Трепеща от страха, Монти попыталась — очень тихо — отодвинуться к самому краю, но она и так уже распласталась вдоль стены. Дверь была на дальнем конце угольно-черного пространства, заполненного моргающими глазами, в котором нарастал квакающий хор. Едва она попыталась сделать первый осторожный шаг, как под ногой ее захлюпал скользкий извивающийся ковер.
Она в ужасе отпрянула. Что-то ткнулось ей в грудь, а потом что-то влажное и расплывчатое коснулось щеки. Теперь на нее из темноты одно за другим прыгали какие-то создания, их перепончатые лапы путались у нее в волосах, тыкались в грудь, карабкались на плечи и на живот; затем они залепили ей лицо, и Монти ничего не видела, потому что их лапы топтались у нее на глазах.

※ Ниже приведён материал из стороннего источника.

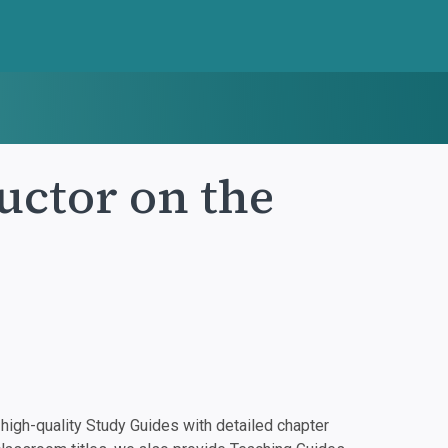
ctor on the
igh-quality Study Guides with detailed chapter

Она отчаянно отрывала и отбрасывала их, но из темноты на нее прыгали все новые и новые существа с упругими гибкими лапами.
— О господи, помогите мне! — Они дождем падали на нее с потолка, пытаясь сбить с ног и задавить общим весом. — Помогите! Пожалуйста, кто-нибудь, помоги-и-и…
— МОНТИ! — Голос прозвучал непонятно откуда, словно с другой планеты. — Монти! Дорогая! — Это был голос Коннора, мягкий спокойный шепот. — Монти, дорогая, все в порядке, проснись, ну давай же, просыпайся!
Она медленно открыла глаза, зажмурившись от неожиданной яркости прикроватной лампочки, и, смутившись, обвела взглядом комнату, видя перед собой обеспокоенное лицо Коннора. Они были в гостиничном номере. В… в… Она не могла припомнить, где именно. Но не в апартаментах Коннора в Лондоне? Нет. В Америке? Да, в Вашингтоне. Но то облегчение, которое она испытала, когда этот сон рассеялся, тут же исчезло — к ней вернулись воспоминания о прошедшей ночи.